Orzo salad with harissa-roasted pumpkin and Brussels sprouts
Ingredients
Utensils
Oven, e.g. from Siemens, knife, grater, citrus press, sieve, large bowl, baking sheet, parchment paper, Cooktop, e.g. from Siemens
Nutrition per serving
Step 1/4
- 1 red onion
- 300 g Brussels sprouts
- 250 g Hokkaido pumpkins
- 20 g parsley
- 400 g canned chickpeas
- Oven, e.g. from Siemens
- knife
- grater
- citrus press
- sieve
Preheat the oven to 220°C/420 °F. Cut onion into approx. 1.5 cm/0.6 in. wedges. Trim Brussels sprouts, remove wilted leaves, and cut into quarters. Cut pumpkin into approx. 1.5 cm/0.6 in. cubes. Coarsely chop the parsley. Drain chickpeas, rinse thoroughly, and set aside.
Step 2/4
- 2 tsp harissa
- 3 tbsp olive oil
- 2 garlic
- large bowl
- baking sheet
- parchment paper
In a large bowl, mix harissa with some of the olive oil. Season with salt and pepper. Add the chopped vegetables and chickpea to the bowl. Mix well so they are coated in the harissa-oil mixture. Then place in a single layer on a baking sheet lined with parchment paper. Add unpeeled garlic cloves. Place in the oven and roast for approx. 20 min., turning the vegetables once halfway through.
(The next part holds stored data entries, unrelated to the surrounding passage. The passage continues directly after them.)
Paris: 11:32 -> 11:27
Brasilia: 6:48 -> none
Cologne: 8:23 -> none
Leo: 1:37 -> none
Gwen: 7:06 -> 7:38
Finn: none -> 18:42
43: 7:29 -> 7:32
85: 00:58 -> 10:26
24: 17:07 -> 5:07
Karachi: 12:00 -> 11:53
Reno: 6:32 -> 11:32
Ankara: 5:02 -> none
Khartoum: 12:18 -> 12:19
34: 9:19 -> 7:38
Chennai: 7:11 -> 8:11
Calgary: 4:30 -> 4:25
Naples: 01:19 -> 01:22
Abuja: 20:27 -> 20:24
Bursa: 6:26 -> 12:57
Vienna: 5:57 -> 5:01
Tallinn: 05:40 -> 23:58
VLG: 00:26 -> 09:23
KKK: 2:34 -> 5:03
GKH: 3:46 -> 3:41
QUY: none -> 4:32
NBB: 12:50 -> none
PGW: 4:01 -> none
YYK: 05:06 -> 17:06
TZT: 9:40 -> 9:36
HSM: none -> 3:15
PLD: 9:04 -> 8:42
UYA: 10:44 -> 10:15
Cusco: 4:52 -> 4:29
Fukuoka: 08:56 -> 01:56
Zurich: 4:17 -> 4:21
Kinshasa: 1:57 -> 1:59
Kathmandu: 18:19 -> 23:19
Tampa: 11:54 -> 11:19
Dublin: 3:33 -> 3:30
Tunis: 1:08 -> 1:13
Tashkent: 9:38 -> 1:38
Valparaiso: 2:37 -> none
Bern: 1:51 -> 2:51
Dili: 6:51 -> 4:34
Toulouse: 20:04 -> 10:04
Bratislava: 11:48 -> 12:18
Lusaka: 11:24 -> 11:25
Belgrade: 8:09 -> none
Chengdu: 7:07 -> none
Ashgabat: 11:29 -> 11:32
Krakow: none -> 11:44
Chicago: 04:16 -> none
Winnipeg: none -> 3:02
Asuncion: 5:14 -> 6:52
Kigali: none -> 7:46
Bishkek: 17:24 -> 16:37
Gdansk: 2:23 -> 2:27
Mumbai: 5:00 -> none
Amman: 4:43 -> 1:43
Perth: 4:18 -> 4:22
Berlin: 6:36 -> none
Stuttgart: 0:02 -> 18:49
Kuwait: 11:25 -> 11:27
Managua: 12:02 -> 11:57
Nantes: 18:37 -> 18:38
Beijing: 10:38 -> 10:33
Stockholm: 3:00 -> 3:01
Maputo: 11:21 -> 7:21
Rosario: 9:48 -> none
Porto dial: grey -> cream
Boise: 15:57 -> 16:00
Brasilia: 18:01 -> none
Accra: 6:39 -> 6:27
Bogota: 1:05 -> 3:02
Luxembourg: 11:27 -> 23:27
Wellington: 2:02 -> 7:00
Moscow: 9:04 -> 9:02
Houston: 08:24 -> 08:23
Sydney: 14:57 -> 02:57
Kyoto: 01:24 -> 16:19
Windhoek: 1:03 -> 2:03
Remove from the oven when the vegetables are golden brown.
Pro tip
The best oven veggies with cookControl Pro - all dishes perfectly cooked every time: Select your dish in the dish function. Your oven automatically sets the right program and switches off when your dish is ready.
Step 3/4
- 50 g almonds
- 120 g orzo
- Cooktop, e.g. from Siemens
Meanwhile, in a large pot without oil, toast the almonds over medium heat until golden brown. Then take them out, roughly chop, and put them aside. Then, in the same pot, bring water to a boil and cook orzo pasta according to package directions until al dente.
Pro tip
With the Kochsensor Plus, no pasta water will ever boil over: The innovative Kochsensor Plus is attached directly to your pot and communicates with the cooktop via Bluetooth. The sensor detects the temperature you set and prevents boiling over by intelligently controlling it.
Step 4/4
- 2 tbsp olive oil
- 1½ tbsp red wine vinegar
- 2 tbsp maple syrup
- 30 g raisins
- salt
- pepper
For the dressing, squeeze the insides of the roasted garlic cloves from the oven, when it's not too hot to handle, into the large bowl used in step 2. Add the remaining olive oil and mix well with a fork. Grate zest and juice lemon into the bowl. Add vinegar and maple syrup and mix well again. Season to taste with salt and pepper. Add oven vegetables, orzo pasta, toasted almonds, raisins, and parsley to the dressing. Mix until combined. Season again if necessary. Best served lukewarm.
Enjoy your meal!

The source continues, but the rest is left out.